When Winston Churchill proposed the creation of the Council of Europe (in 1941) he stressed that there could be no peace without human rights. Likewise, today there can be no cyber-peace, or cyber-security without human rights.

For the Council of Europe this means promoting an internet based on human rights, pluralist democracy and the rule of law.

The Council of Europe’s Internet Governance Strategy, adopted in March this year, identifies a variety of challenges both to freedom and to security purposes in over 40 lines of action.

In order to achieve these objectives, we are very aware that we have to work closely with other international organisations, governments, but also crucially with the private sector and civil society.

Therefore, the Council of Europe is active at the IGF, is co-organising EuroDIG and supporting national IGFs.

For the internet to remain universal, open and innovative, traditional 20th Century multi-lateral diplomacy will not deliver. 21st Century multi-stakeholder dialogue and multi-stakeholder agreements are necessary.

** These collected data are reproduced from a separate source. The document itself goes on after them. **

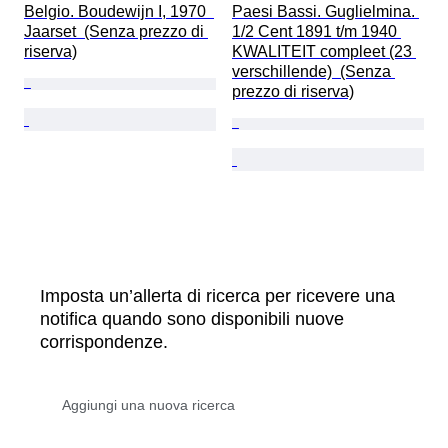
Belgio. Boudewijn I, 1970  
Paesi Bassi. Guglielmina. 
Jaarset  (Senza prezzo di 
1/2 Cent 1891 t/m 1940 
riserva)
KWALITEIT compleet (23 
verschillende)  (Senza 
prezzo di riserva)
Imposta un’allerta di ricerca per ricevere una
notifica quando sono disponibili nuove
corrispondenze.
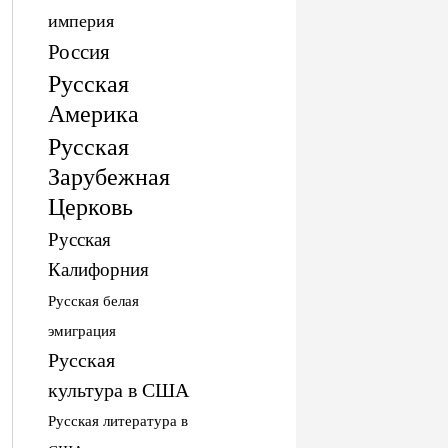
империя
Россия
Русская
Америка
Русская
Зарубежная
Церковь
Русская
Калифорния
Русская белая
эмиграция
Русская
культура в США
Русская литература в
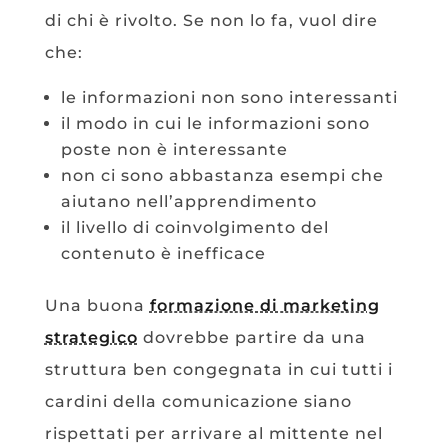
di chi è rivolto. Se non lo fa, vuol dire
che:
le informazioni non sono interessanti
il modo in cui le informazioni sono
poste non è interessante
non ci sono abbastanza esempi che
aiutano nell’apprendimento
il livello di coinvolgimento del
contenuto è inefficace
Una buona
formazione di marketing
strategico
dovrebbe partire da una
struttura ben congegnata in cui tutti i
cardini della comunicazione siano
rispettati per arrivare al mittente nel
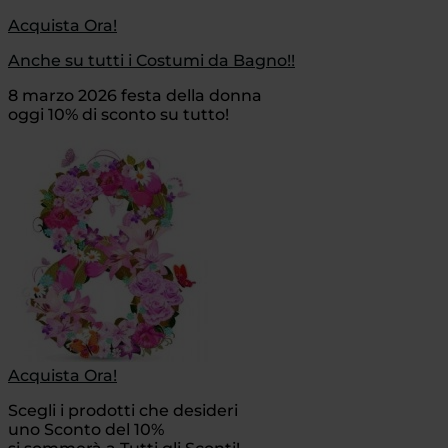
Acquista Ora!
Anche su tutti i Costumi da Bagno!!
8 marzo 2026 festa della donna
oggi 10% di sconto su tutto!
Acquista Ora!
Scegli i prodotti che desideri
uno Sconto del 10%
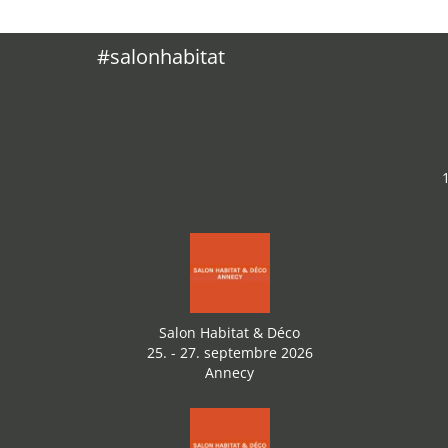
#salonhabitat
Salon Habitat & Déco
25. - 27. septembre 2026
Annecy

A few words on freedom of expression and security

Freedom of expression lies at the heart of free society and is guaranteed under Article 10 of the European Convention on Human Rights. The European Court of Human Rights has held that Article 10 also protects opinions that may “offend, shock or disturb the State or any sector of the population.” However, the exercise of this right does carry with it duties and responsibilities. This applies as much on-line as it does off-line.

We have recently seen how much these principles can be the subject of intense controversy and extreme violence.

With regard to the video clip that caused so much anger in the Muslim world, the Council of Europe has firmly condemned the acts of terrorism and the calls for violence.

It has also condemned any incitement to hatred, in particular on racist grounds and called for respect of everyone’s beliefs. It further has called for dialogue and for all to show a sense of restraint and responsibility by refraining from any act or declaration which may stir up hatred and confrontation.

The unprecedented speed and global reach of expression on the internet clearly raises new issues with regard to the duties and responsibilities, and the necessary restraint that freedom of expression brings with it. According to the European Court of Human Rights, in the absence of a uniform conception of the significance of religion in society, it is not possible to arrive at a comprehensive definition of what constitutes a permissible interference with the exercise of the right to freedom of expression, where such expression is directed at the religious feelings of others. The Court has therefore held that a certain margin of appreciation is therefore to be left to the national authorities.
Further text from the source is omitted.